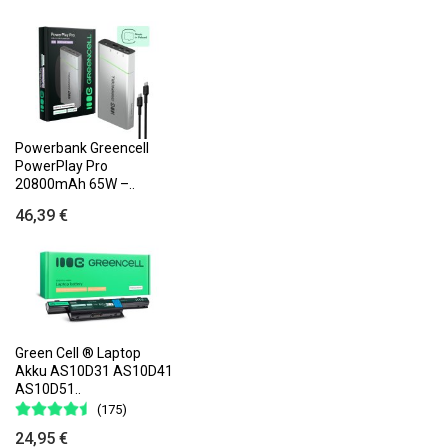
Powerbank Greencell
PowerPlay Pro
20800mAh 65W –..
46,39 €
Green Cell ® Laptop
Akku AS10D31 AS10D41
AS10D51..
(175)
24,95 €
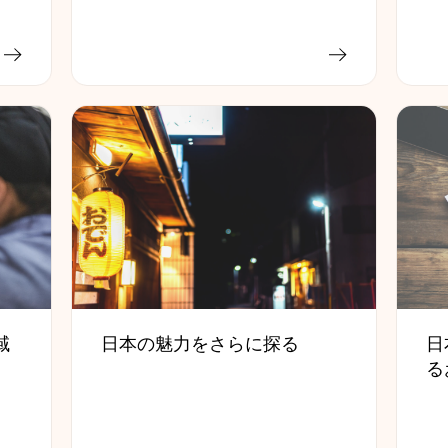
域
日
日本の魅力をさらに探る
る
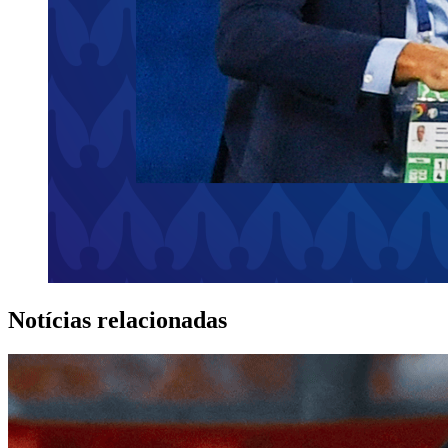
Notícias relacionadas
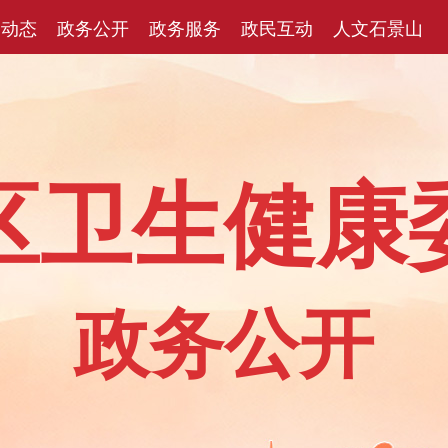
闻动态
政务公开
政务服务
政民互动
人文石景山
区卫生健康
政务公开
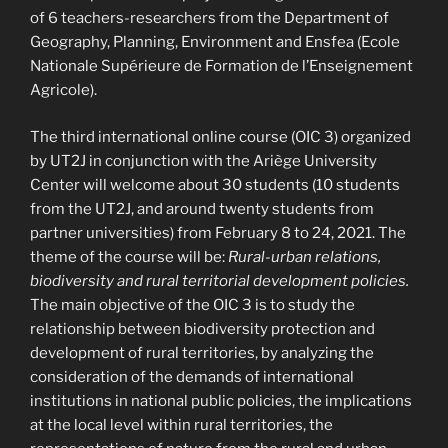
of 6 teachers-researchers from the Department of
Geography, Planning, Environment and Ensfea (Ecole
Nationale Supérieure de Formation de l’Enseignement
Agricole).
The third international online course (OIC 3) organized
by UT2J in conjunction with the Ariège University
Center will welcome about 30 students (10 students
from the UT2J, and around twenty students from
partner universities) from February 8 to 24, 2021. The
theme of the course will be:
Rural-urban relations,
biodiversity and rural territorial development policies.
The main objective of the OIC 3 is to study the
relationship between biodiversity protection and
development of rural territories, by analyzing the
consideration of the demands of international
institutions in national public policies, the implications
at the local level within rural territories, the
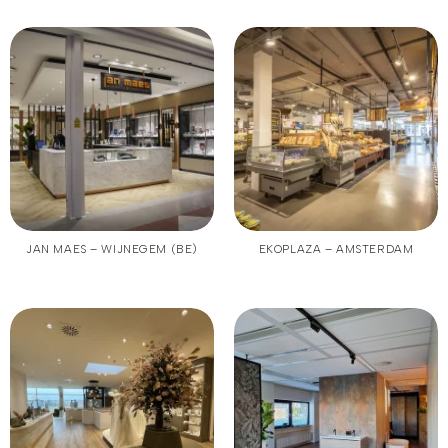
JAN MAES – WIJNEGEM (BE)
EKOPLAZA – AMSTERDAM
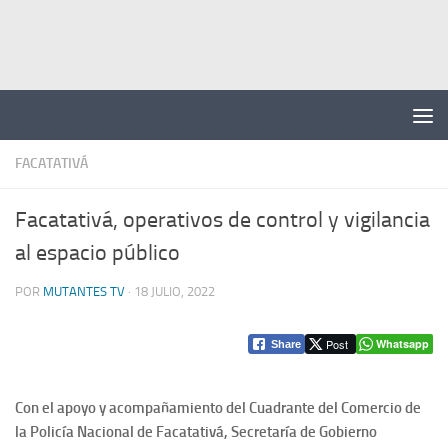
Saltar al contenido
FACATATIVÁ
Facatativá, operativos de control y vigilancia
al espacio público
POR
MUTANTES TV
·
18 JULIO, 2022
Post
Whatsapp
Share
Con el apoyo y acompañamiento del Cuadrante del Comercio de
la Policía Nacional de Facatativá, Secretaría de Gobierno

----------

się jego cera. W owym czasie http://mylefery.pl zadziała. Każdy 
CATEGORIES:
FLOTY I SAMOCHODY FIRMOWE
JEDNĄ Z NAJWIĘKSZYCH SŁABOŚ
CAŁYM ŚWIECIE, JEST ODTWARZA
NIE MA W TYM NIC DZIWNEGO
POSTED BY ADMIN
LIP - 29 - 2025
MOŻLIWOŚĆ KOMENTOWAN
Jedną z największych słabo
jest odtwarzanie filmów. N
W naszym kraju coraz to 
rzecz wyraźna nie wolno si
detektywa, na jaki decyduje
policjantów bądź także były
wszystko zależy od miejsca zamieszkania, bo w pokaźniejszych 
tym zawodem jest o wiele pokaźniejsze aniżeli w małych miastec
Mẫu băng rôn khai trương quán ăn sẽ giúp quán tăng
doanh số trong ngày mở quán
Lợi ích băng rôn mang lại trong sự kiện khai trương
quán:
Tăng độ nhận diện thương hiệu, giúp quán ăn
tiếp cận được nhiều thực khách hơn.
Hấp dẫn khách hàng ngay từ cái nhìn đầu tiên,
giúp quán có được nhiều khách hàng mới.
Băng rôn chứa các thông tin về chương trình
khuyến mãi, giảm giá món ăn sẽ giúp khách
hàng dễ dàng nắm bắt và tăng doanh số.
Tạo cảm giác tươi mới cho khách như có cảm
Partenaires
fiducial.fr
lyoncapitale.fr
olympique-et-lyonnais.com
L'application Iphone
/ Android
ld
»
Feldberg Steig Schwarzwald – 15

----------

▶ Prompt: When a line contains the string "trương", count that line; once every line of the records has been checked, state the count alone.

▶ Worked solution: 2